# [The task]
Repeat all of the material exactly, with no line missing.

# [Material supplied]
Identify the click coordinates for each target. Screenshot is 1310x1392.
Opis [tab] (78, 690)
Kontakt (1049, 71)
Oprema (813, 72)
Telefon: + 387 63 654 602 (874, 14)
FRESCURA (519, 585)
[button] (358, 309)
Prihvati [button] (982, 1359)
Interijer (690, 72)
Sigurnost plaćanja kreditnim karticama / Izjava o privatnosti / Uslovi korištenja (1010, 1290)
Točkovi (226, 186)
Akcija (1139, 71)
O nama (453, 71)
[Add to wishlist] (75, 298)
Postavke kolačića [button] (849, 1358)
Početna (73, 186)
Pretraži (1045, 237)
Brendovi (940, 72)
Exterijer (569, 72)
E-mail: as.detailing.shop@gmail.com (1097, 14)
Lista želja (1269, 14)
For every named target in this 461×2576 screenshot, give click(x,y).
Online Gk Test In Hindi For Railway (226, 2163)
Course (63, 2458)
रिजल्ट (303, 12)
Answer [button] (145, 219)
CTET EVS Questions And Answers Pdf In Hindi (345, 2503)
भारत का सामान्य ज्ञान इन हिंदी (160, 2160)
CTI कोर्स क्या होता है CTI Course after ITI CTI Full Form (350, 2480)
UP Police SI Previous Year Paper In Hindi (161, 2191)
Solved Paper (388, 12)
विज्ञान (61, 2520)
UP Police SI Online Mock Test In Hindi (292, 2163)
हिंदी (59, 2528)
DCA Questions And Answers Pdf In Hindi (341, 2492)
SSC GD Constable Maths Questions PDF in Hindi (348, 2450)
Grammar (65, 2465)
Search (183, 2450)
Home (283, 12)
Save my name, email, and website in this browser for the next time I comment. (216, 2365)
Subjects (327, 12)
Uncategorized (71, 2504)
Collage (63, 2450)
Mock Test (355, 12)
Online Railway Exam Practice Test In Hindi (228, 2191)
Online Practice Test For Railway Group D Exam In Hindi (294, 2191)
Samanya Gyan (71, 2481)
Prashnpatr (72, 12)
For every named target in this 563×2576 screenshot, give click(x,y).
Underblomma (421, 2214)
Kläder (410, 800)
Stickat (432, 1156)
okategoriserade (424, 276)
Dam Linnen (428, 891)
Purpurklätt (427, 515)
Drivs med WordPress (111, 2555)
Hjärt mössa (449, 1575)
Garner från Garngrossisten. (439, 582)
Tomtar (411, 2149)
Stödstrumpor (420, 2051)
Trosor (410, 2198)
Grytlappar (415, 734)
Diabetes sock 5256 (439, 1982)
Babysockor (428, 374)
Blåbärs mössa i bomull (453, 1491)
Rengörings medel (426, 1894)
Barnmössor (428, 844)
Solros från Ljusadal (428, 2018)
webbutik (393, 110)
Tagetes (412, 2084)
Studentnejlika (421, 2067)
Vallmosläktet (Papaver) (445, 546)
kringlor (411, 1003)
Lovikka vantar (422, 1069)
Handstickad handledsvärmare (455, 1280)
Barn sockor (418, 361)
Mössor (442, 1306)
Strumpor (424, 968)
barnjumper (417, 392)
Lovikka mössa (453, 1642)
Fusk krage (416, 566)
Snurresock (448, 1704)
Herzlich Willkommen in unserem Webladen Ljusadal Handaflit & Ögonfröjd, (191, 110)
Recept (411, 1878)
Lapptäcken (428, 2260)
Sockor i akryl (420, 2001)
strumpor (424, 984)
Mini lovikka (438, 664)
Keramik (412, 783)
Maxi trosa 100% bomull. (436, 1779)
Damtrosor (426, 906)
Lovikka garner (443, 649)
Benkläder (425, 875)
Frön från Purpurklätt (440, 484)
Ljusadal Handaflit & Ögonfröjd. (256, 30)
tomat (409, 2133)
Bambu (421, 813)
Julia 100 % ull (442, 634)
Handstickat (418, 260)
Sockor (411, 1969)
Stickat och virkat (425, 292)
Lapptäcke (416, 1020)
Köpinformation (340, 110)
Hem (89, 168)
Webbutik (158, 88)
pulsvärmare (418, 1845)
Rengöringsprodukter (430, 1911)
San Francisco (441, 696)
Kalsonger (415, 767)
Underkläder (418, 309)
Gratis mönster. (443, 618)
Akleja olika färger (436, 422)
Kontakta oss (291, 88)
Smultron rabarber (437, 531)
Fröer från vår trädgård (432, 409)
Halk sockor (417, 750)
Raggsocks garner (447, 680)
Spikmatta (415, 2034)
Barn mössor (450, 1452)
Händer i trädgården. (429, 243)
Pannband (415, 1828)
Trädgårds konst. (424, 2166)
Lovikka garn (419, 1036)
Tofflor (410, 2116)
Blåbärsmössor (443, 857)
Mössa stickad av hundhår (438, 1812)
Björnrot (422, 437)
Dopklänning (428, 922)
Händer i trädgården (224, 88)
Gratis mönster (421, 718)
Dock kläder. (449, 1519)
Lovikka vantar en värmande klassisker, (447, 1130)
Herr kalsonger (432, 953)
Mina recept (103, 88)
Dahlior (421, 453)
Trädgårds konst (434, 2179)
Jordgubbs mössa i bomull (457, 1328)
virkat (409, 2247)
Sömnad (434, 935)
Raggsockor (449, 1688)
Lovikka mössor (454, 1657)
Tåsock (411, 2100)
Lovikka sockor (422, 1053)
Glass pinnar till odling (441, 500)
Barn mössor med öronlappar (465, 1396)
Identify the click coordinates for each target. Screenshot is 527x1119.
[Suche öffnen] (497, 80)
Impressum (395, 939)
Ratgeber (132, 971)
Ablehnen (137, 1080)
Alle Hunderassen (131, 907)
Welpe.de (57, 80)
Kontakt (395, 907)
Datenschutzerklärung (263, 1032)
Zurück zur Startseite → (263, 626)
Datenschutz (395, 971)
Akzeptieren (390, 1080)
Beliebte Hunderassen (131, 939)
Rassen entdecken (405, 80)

# [Result]
Identify the click coordinates for each target. Screenshot is 1310x1392.
Opis [tab] (78, 690)
Kontakt (1049, 71)
Oprema (813, 72)
Telefon: + 387 63 654 602 (874, 14)
FRESCURA (519, 585)
[button] (358, 309)
Prihvati [button] (982, 1359)
Interijer (690, 72)
Sigurnost plaćanja kreditnim karticama / Izjava o privatnosti / Uslovi korištenja (1010, 1290)
Točkovi (226, 186)
Akcija (1139, 71)
O nama (453, 71)
[Add to wishlist] (75, 298)
Postavke kolačića [button] (849, 1358)
Početna (73, 186)
Pretraži (1045, 237)
Brendovi (940, 72)
Exterijer (569, 72)
E-mail: as.detailing.shop@gmail.com (1097, 14)
Lista želja (1269, 14)
For every named target in this 461×2576 screenshot, give click(x,y).
Online Gk Test In Hindi For Railway (226, 2163)
Course (63, 2458)
रिजल्ट (303, 12)
Answer [button] (145, 219)
CTET EVS Questions And Answers Pdf In Hindi (345, 2503)
भारत का सामान्य ज्ञान इन हिंदी (160, 2160)
CTI कोर्स क्या होता है CTI Course after ITI CTI Full Form (350, 2480)
UP Police SI Previous Year Paper In Hindi (161, 2191)
Solved Paper (388, 12)
विज्ञान (61, 2520)
UP Police SI Online Mock Test In Hindi (292, 2163)
हिंदी (59, 2528)
DCA Questions And Answers Pdf In Hindi (341, 2492)
SSC GD Constable Maths Questions PDF in Hindi (348, 2450)
Grammar (65, 2465)
Search (183, 2450)
Home (283, 12)
Save my name, email, and website in this browser for the next time I comment. (216, 2365)
Subjects (327, 12)
Uncategorized (71, 2504)
Collage (63, 2450)
Mock Test (355, 12)
Online Railway Exam Practice Test In Hindi (228, 2191)
Online Practice Test For Railway Group D Exam In Hindi (294, 2191)
Samanya Gyan (71, 2481)
Prashnpatr (72, 12)
For every named target in this 563×2576 screenshot, give click(x,y).
Underblomma (421, 2214)
Kläder (410, 800)
Stickat (432, 1156)
okategoriserade (424, 276)
Dam Linnen (428, 891)
Purpurklätt (427, 515)
Drivs med WordPress (111, 2555)
Hjärt mössa (449, 1575)
Garner från Garngrossisten. (439, 582)
Tomtar (411, 2149)
Stödstrumpor (420, 2051)
Trosor (410, 2198)
Grytlappar (415, 734)
Diabetes sock 5256 (439, 1982)
Babysockor (428, 374)
Blåbärs mössa i bomull (453, 1491)
Rengörings medel (426, 1894)
Barnmössor (428, 844)
Solros från Ljusadal (428, 2018)
webbutik (393, 110)
Tagetes (412, 2084)
Studentnejlika (421, 2067)
Vallmosläktet (Papaver) (445, 546)
kringlor (411, 1003)
Lovikka vantar (422, 1069)
Handstickad handledsvärmare (455, 1280)
Barn sockor (418, 361)
Mössor (442, 1306)
Strumpor (424, 968)
barnjumper (417, 392)
Lovikka mössa (453, 1642)
Fusk krage (416, 566)
Snurresock (448, 1704)
Herzlich Willkommen in unserem Webladen Ljusadal Handaflit & Ögonfröjd, (191, 110)
Recept (411, 1878)
Lapptäcken (428, 2260)
Sockor i akryl (420, 2001)
strumpor (424, 984)
Mini lovikka (438, 664)
Keramik (412, 783)
Maxi trosa 100% bomull. (436, 1779)
Damtrosor (426, 906)
Lovikka garner (443, 649)
Benkläder (425, 875)
Frön från Purpurklätt (440, 484)
Ljusadal Handaflit & Ögonfröjd. (256, 30)
tomat (409, 2133)
Bambu (421, 813)
Julia 100 % ull (442, 634)
Handstickat (418, 260)
Sockor (411, 1969)
Stickat och virkat (425, 292)
Lapptäcke (416, 1020)
Köpinformation (340, 110)
Hem (89, 168)
Webbutik (158, 88)
pulsvärmare (418, 1845)
Rengöringsprodukter (430, 1911)
San Francisco (441, 696)
Kalsonger (415, 767)
Underkläder (418, 309)
Gratis mönster. (443, 618)
Akleja olika färger (436, 422)
Kontakta oss (291, 88)
Smultron rabarber (437, 531)
Fröer från vår trädgård (432, 409)
Halk sockor (417, 750)
Raggsocks garner (447, 680)
Spikmatta (415, 2034)
Barn mössor (450, 1452)
Händer i trädgården. (429, 243)
Pannband (415, 1828)
Trädgårds konst. (424, 2166)
Lovikka garn (419, 1036)
Tofflor (410, 2116)
Blåbärsmössor (443, 857)
Mössa stickad av hundhår (438, 1812)
Björnrot (422, 437)
Dopklänning (428, 922)
Händer i trädgården (224, 88)
Gratis mönster (421, 718)
Dock kläder. (449, 1519)
Lovikka vantar en värmande klassisker, (447, 1130)
Herr kalsonger (432, 953)
Mina recept (103, 88)
Dahlior (421, 453)
Trädgårds konst (434, 2179)
Jordgubbs mössa i bomull (457, 1328)
virkat (409, 2247)
Sömnad (434, 935)
Raggsockor (449, 1688)
Lovikka mössor (454, 1657)
Tåsock (411, 2100)
Lovikka sockor (422, 1053)
Glass pinnar till odling (441, 500)
Barn mössor med öronlappar (465, 1396)
Identify the click coordinates for each target. Screenshot is 527x1119.
[Suche öffnen] (497, 80)
Impressum (395, 939)
Ratgeber (132, 971)
Ablehnen (137, 1080)
Alle Hunderassen (131, 907)
Welpe.de (57, 80)
Kontakt (395, 907)
Datenschutzerklärung (263, 1032)
Zurück zur Startseite → (263, 626)
Datenschutz (395, 971)
Akzeptieren (390, 1080)
Beliebte Hunderassen (131, 939)
Rassen entdecken (405, 80)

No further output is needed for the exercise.